La solution , l’une des meilleures, sera le remplacement ou le changement de la monnaie nationale . Avec un nouveau Dinars équivalent de dix Dinars actuels , les banques se verront comme acteurs majeurs d’un tel système. Toute la monnaie actuellement, en dehors du système bancaire , sera absorbée et réévaluée sous forme de nouvelles pièces et de nouveaux billets qui alimenteront d’une façon contrôlée le marché. 1 NDA =10 DA nous imposera une gestion plus économique un Nouveau Dinars qui aura sa côte face aux devises.

Izou

Il est bien beau de développer la finance islamique sauf que le meilleur stratagème de recouvrer les fonds d’investissements circulant dans le marché noir, reste le changement de la monnaie nationale. Quelques soient les solutions préconisées, le marché noir trouverait toujours des failles qui lui permettront de survivre.

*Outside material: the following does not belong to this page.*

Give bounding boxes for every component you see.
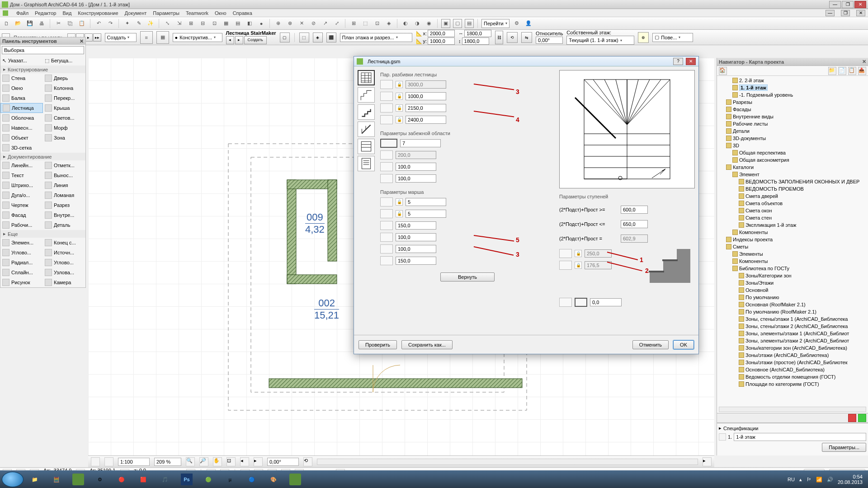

Question à laquelle je sollicite une réponse : Pourquoi ne veut-t-on pas changer de monnaie. Rendre toute transaction commerciale au delà de 500 Da par chèque, du moins par effet scripturale !? Accelerer le paiement électronique et tout ce qui s’en suit………..n’est-ce pas là le meilleur moyen de renflouer toutes les banques… Lire la suite »

Ahmed MEKDOUR

Il y a encore plus simple : aligner le taux de change officiel sur celui du marché parallèle et libérer le change.on récupère l’argent des émigrés, les importateurs n’auront plus besoin de pratiquer la surfacturation et l’argent réintégrera les banques.